U.S. business-to-business (B2B) activity has staged an impressive recovery from the troughs of April and May. However, due to the impact of the COVID-19 pandemic, the rebound had a dramatically different tenor about it.
American consumers spent differently in 2020 than ever before. They spent more time at home and less time in stores and restaurants. They traveled infrequently at best, and had few concerts, plays or ballgames to attend. They conducted an unprecedented amount of business with e-merchants, a trend that, while not expected in coming years to be as frenetic as it was in 2020, still has sturdy secular legs to it.
In a report published last Thursday, Cortera, a firm that collects and analyzes $1.7 trillion in annual B2B spending based on supplier invoices and receivables across 45 categories, reported that spending in December was the highest it’s been all year. Spending surged 10.7% over December 2019 levels. Spending by large consignees jumped 13.8% as the “supply chain continued to be consumed by the monsters,” said Greg Johnson, chief operating officer of the Boca Raton, Florida-based firm. Small to midsize businesses’ (SMB) spend patterns, which as recently as October were flashing negative, ended the year up 6.4% as November and December spending went into overdrive.
It was a far cry from May, when B2B spending fell 13.6% year-over-year as virtually everything outside the home shut down and consignees pivoted rapidly to support e-commerce and not the traditional in-location environment, the firm said. Spending by SMBs dropped 17.1%, while large-company spending fell 11%.
Everyone who was awake and on Earth in 2020 knew, at least anecdotally, that a massive shift in consumer behavior had taken place. But what surprised the Cortera folks, and virtually everyone else in the data-collection and analysis field, was how quickly spending in the B2B sector recovered. “No one expected it,” said Johnson.

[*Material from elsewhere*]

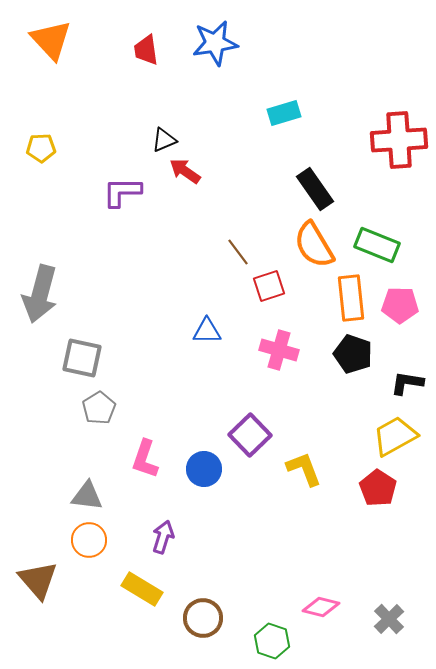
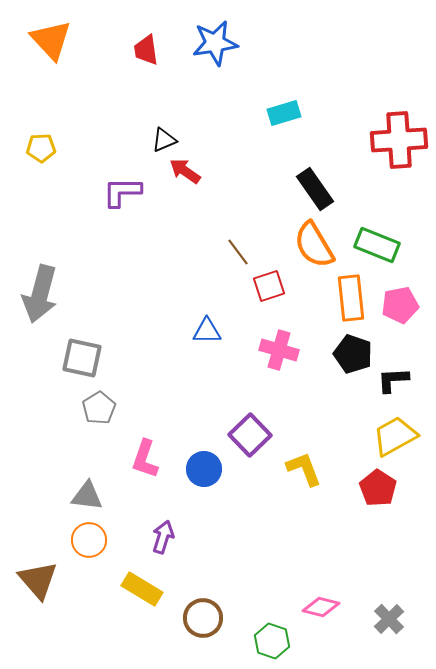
pink pentagon: rotated 12 degrees counterclockwise
black L-shape: moved 14 px left, 3 px up; rotated 12 degrees counterclockwise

December was strong for B2B spending across the board as retail spending surged 16.2% year-on-year, according to Cortera data. Building materials purchasing showed the largest year-over-year gains at 16.6% as the construction and retail industries spent freely last month. Although consumers had an aversion to in-store shopping, many saw no reluctance to look for and buy homes as the pandemic wore on. In addition, demand remained strong to develop and erect online fulfillment facilities of all types.
Even the struggling industries whose fates have been heavily tied to government stay-at-home measures perked up last month, Cortera said. So-called reopen industries showed their first year-over-year spending gains since the pandemic began, according to the data. The two exceptions were “miscellaneous store” retailers such as office supply stores, where B2B spend declined sharply, and sporting goods stores, where spend fell modestly, according to Cortera data. Not surprisingly, segments such as “non-store” retailers, electronics stores, and health and personal care products posted very strong gains last month.
Johnson wouldn’t comment on whether the gains of the past half-year are sustainable or can be chalked up to seasonality patterns. Yet strong December activity from the U.S. supply chain’s four major components — manufacturing, transportation, wholesale and retail — demonstrates a “diversity of spending strength” that suggests a positive 2021 outlook, the report said. Transportation B2B spending in December rose 14.9% year-over-year, the data showed.
Another question is whether B2B spending will continue to firm among the industries most affected by changing consumer behavior during 2020. Spending by segments such as food and beverage stores, food services and drinking places (research lingo for bars and restaurants that serve alocohol), and gasoline stations are still in the red year-over-year, although well off the end-of-days levels of the spring, Cortera said.